● **Information**
◇ ◇ ◇ ◇ ◇

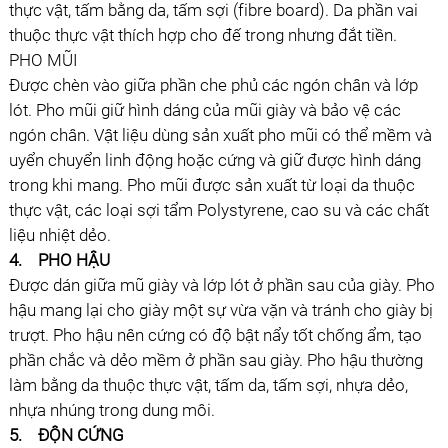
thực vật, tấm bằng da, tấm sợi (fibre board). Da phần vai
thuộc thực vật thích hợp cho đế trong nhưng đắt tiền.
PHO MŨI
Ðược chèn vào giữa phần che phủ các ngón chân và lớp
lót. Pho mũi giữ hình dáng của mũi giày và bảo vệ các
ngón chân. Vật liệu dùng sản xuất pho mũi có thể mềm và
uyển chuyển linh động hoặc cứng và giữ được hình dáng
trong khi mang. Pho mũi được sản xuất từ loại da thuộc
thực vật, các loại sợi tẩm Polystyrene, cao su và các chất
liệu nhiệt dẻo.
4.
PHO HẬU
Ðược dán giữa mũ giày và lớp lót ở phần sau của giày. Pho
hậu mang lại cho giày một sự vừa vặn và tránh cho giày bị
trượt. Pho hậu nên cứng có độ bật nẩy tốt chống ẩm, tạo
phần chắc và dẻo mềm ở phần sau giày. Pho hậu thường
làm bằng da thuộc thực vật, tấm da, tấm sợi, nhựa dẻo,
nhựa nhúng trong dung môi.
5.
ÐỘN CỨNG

◇ ◇ ◇ ◇ ◇

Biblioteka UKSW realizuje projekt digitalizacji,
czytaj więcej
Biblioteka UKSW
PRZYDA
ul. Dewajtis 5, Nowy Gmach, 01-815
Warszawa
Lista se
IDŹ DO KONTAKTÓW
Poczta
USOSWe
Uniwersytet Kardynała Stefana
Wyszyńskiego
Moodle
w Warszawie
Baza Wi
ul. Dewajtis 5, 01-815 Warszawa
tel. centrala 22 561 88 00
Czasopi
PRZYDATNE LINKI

◇ ◇ ◇ ◇ ◇

● **What this task involves**
Every line above that includes the string "thuộc" needs to be copied.

● **Answer box**
thuộc thực vật thích hợp cho đế trong nhưng đắt tiền.
trong khi mang. Pho mũi được sản xuất từ loại da thuộc
làm bằng da thuộc thực vật, tấm da, tấm sợi, nhựa dẻo,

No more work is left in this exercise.